> [YOUR ASSIGNMENT] Records follow. Select each line holding "Statistics".

> [RECORDS SUPPLIED]
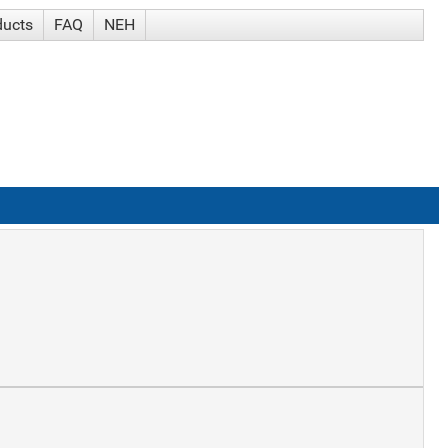
ducts
FAQ
NEH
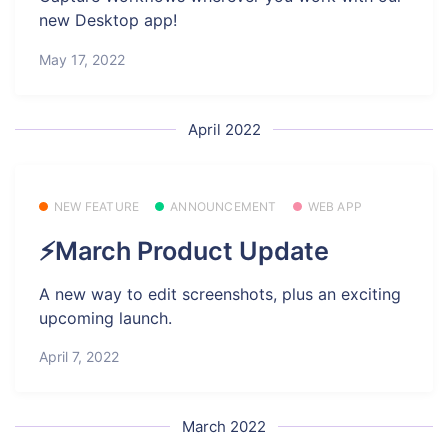
new Desktop app!
May 17, 2022
April 2022
NEW FEATURE
ANNOUNCEMENT
WEB APP
⚡March Product Update
A new way to edit screenshots, plus an exciting
upcoming launch.
April 7, 2022
March 2022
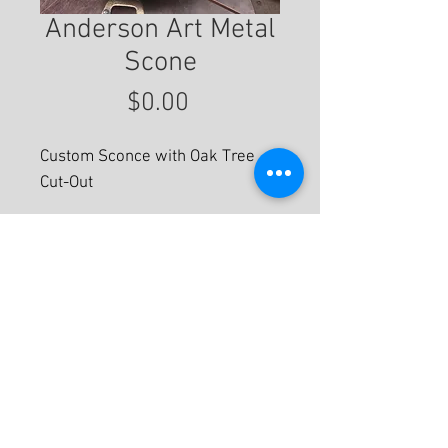
Anderson Art Metal
Scone
Price
$0.00
Custom Sconce with Oak Tree
Cut-Out
For More Information
© 2020 by Eastwood Gallery -
Mission2Modern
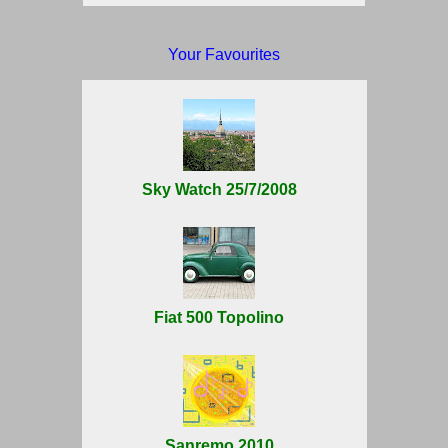
Your Favourites
Sky Watch 25/7/2008
Fiat 500 Topolino
Sanremo 2010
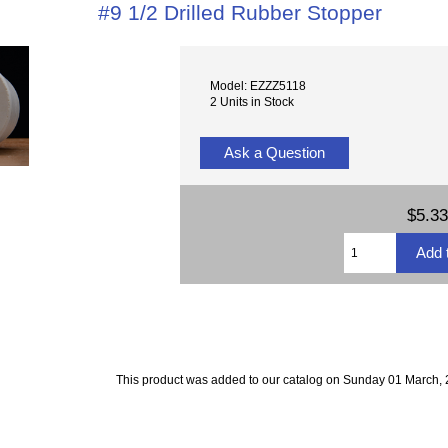
#9 1/2 Drilled Rubber Stopper
Model: EZZZ5118
2 Units in Stock
Ask a Question
$5.33
This product was added to our catalog on Sunday 01 March, 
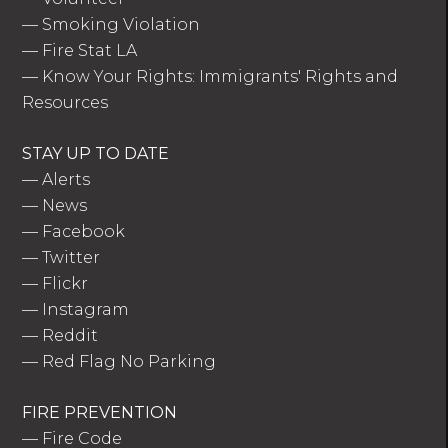
—
Smoking Violation
—
Fire Stat LA
—
Know Your Rights: Immigrants' Rights and
Resources
STAY UP TO DATE
—
Alerts
—
News
—
Facebook
—
Twitter
—
Flickr
—
Instagram
—
Reddit
—
Red Flag No Parking
FIRE PREVENTION
—
Fire Code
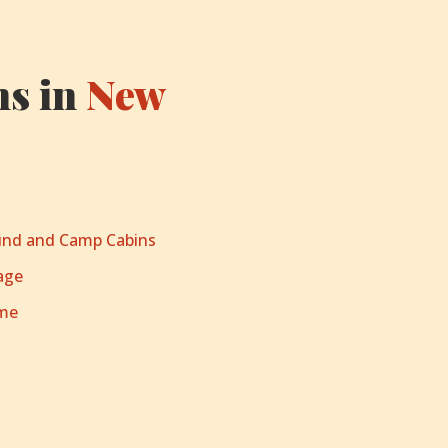
s in
New
nd and Camp Cabins
age
ome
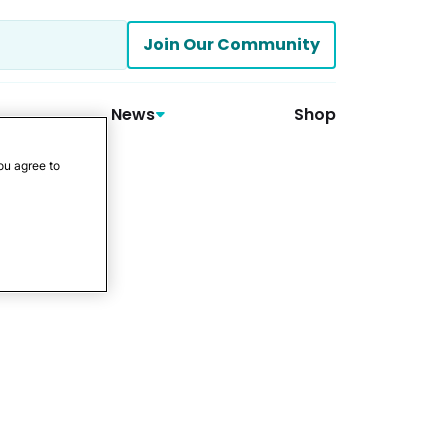
Join Our Community
News
Shop
ou agree to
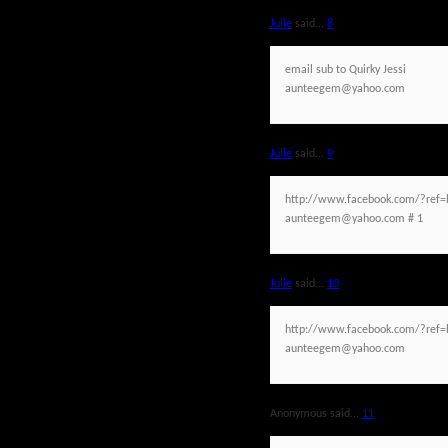
Julie
said...
8
email sub to Quirky Jessi
aunteegem@yahoo.com
Julie
said...
9
http://www.facebook.com/?ref=h
aunteegem@yahoo.com # 1
Julie
said...
10
http://www.facebook.com/?ref=h
aunteegem@yahoo.com
Anonymous said...
11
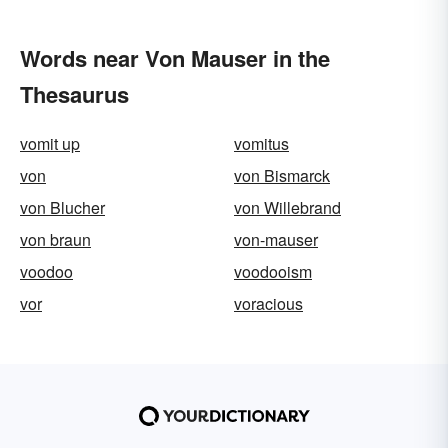
Words near Von Mauser in the
Thesaurus
vomit up
vomitus
von
von Bismarck
von Blucher
von Willebrand
von braun
von-mauser
voodoo
voodooism
vor
voracious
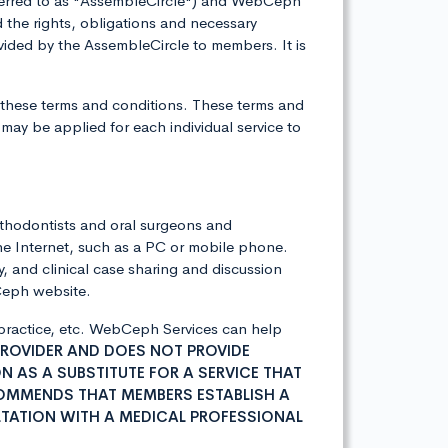
eferred to as "AssembleCircle") and WebCeph
the rights, obligations and necessary
ided by the AssembleCircle to members. It is
 these terms and conditions. These terms and
may be applied for each individual service to
rthodontists and oral surgeons and
he Internet, such as a PC or mobile phone.
, and clinical case sharing and discussion
bCeph website.
l practice, etc. WebCeph Services can help
PROVIDER AND DOES NOT PROVIDE
 AS A SUBSTITUTE FOR A SERVICE THAT
COMMENDS THAT MEMBERS ESTABLISH A
TATION WITH A MEDICAL PROFESSIONAL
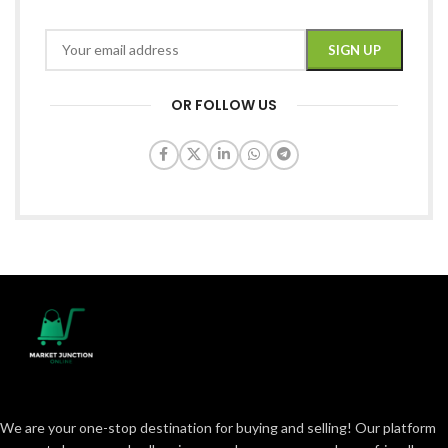
OR FOLLOW US
We are your one-stop destination for buying and selling! Our platform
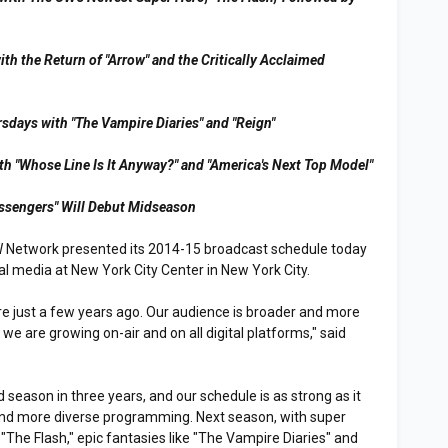
th the Return of "Arrow" and the Critically Acclaimed
sdays with "The Vampire Diaries" and "Reign"
th "Whose Line Is It Anyway?" and "America's Next Top Model"
ssengers" Will Debut Midseason
 Network presented its 2014-15 broadcast schedule today
onal media at New York City Center in New York City.
re just a few years ago. Our audience is broader and more
 we are growing on-air and on all digital platforms," said
.
season in three years, and our schedule is as strong as it
and more diverse programming. Next season, with super
"The Flash," epic fantasies like "The Vampire Diaries" and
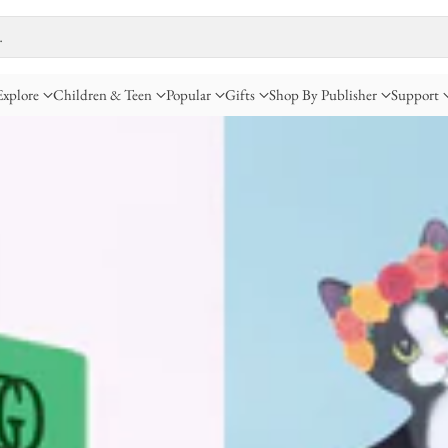
…
Explore
Children & Teen
Popular
Gifts
Shop By Publisher
Support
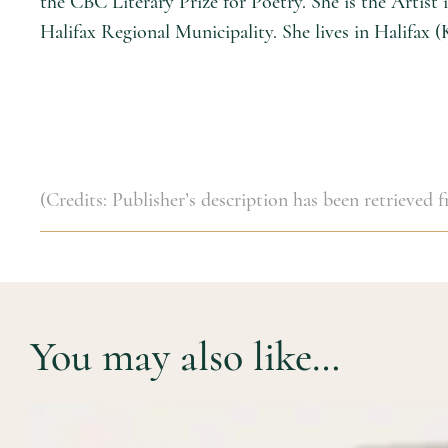
the CBC Literary Prize for Poetry. She is the Artis
Halifax Regional Municipality. She lives in Halifax (
(Credits: Publisher’s description has been retrieved
You may also like…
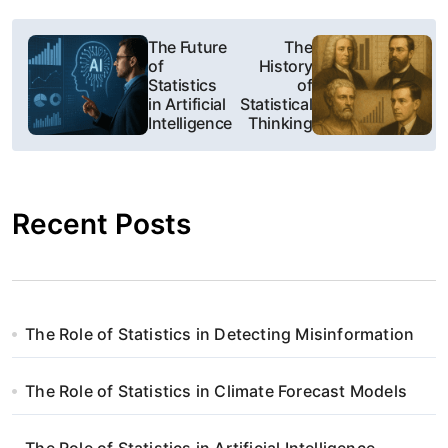
N
The Future
The
of
History
a
Statistics
of
in Artificial
Statistical
w
Intelligence
Thinking
i
g
Recent Posts
a
c
j
The Role of Statistics in Detecting Misinformation
a
The Role of Statistics in Climate Forecast Models
w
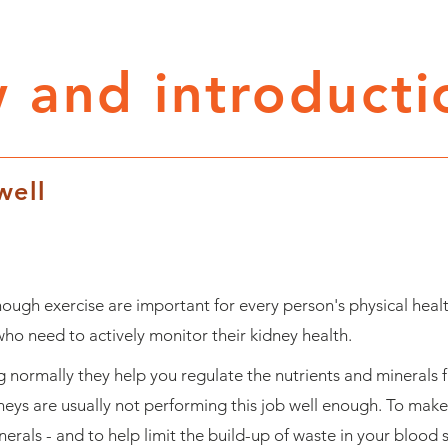
 and introducti
well
ough exercise are important for every person's physical healt
o need to actively monitor their kidney health.
 normally they help you regulate the nutrients and minerals 
neys are usually not performing this job well enough. To make
inerals - and to help limit the build-up of waste in your blood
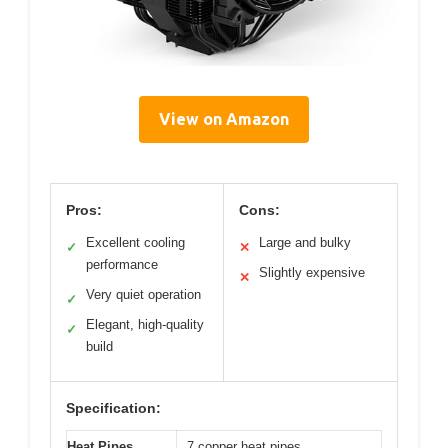
View on Amazon
Pros:
Cons:
Excellent cooling
Large and bulky
✓
✕
performance
Slightly expensive
✕
Very quiet operation
✓
Elegant, high-quality
✓
build
Specification:
Heat Pipes
7 copper heat pipes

> [REPLY TO THE TASK]
Statistics
The Role of Statistics in Detecting Misinformation
The Role of Statistics in Climate Forecast Models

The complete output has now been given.